Drug Interaction Analysis Predict Specific Drugs For Ha And Na Pcos
The next clinical question to answer was the difference in drugs applied in HA and NA PCOS. We downloaded and applied the reported drug-gene interaction relationship from GRNdb34 database on identifying the drugs specifically interacted with HA markers and NA markers. The flowchart of the analysis was shown (Fig. 6a). 23 HA PCOS specific drugs and 6 NA PCOS specific drugs were discovered (Fig. 6b). The co-occurrence counts with PCOS were illustrated (Fig S5c,d). Further filtering removed drugs with less connections with marker genes. Then we constructed network based on the drug-gene interaction between selected drugs and HA/NA PCOS markers for HA and NA PCOS (Fig. 6c,d). The selected drugs were promoting or restraining the corresponding interacted markers.
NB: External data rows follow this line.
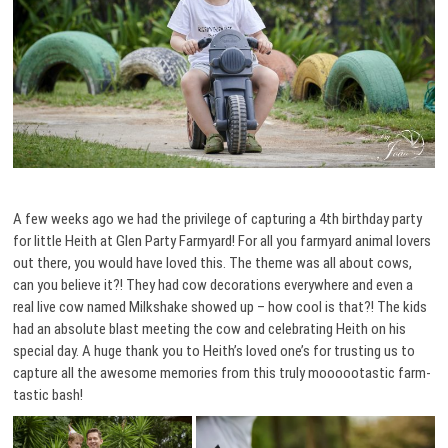
A few weeks ago we had the privilege of capturing a 4th birthday party
for little Heith at Glen Party Farmyard! For all you farmyard animal lovers
out there, you would have loved this. The theme was all about cows,
can you believe it?! They had cow decorations everywhere and even a
real live cow named Milkshake showed up – how cool is that?! The kids
had an absolute blast meeting the cow and celebrating Heith on his
special day. A huge thank you to Heith’s loved one’s for trusting us to
capture all the awesome memories from this truly moooootastic farm-
tastic bash!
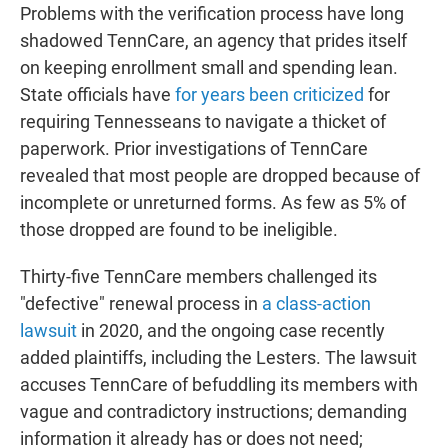
Problems with the verification process have long
shadowed TennCare, an agency that prides itself
on keeping enrollment small and spending lean.
State officials have
for years been criticized
for
requiring Tennesseans to navigate a thicket of
paperwork. Prior investigations of TennCare
revealed that most people are dropped because of
incomplete or unreturned forms. As few as 5% of
those dropped are found to be ineligible.
Thirty-five TennCare members challenged its
"defective" renewal process in
a class-action
lawsuit
in 2020, and the ongoing case recently
added plaintiffs, including the Lesters. The lawsuit
accuses TennCare of befuddling its members with
vague and contradictory instructions; demanding
information it already has or does not need;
From the interaction network, we noticed androgen composed of most part, which was consistent with HA PCOS characteristics and probably promoting HA PCOS, while we also discovered flutamide and tamoxifen as specific drugs promoting or inhibiting HA PCOS. Within these drugs, tamoxifen had the potential to inhibit HA PCOS and promoted ovulation and pregnancy44. For NA PCOS, we found human albumin, herapin, insulin, adenosine, liothyronine sodium and antibiotic might promote or inhibit NA PCOS. According to reported drug function, liothyronine sodium might promote NA PCOS45, while antibiotic might potentially inhibit NA PCOS46. Human albumin might also inhibit NA PCOS by regulating immunity. Further drug experiments were required for effects of other drugs and to disclose the suitable drugs for HA and NA PCOS.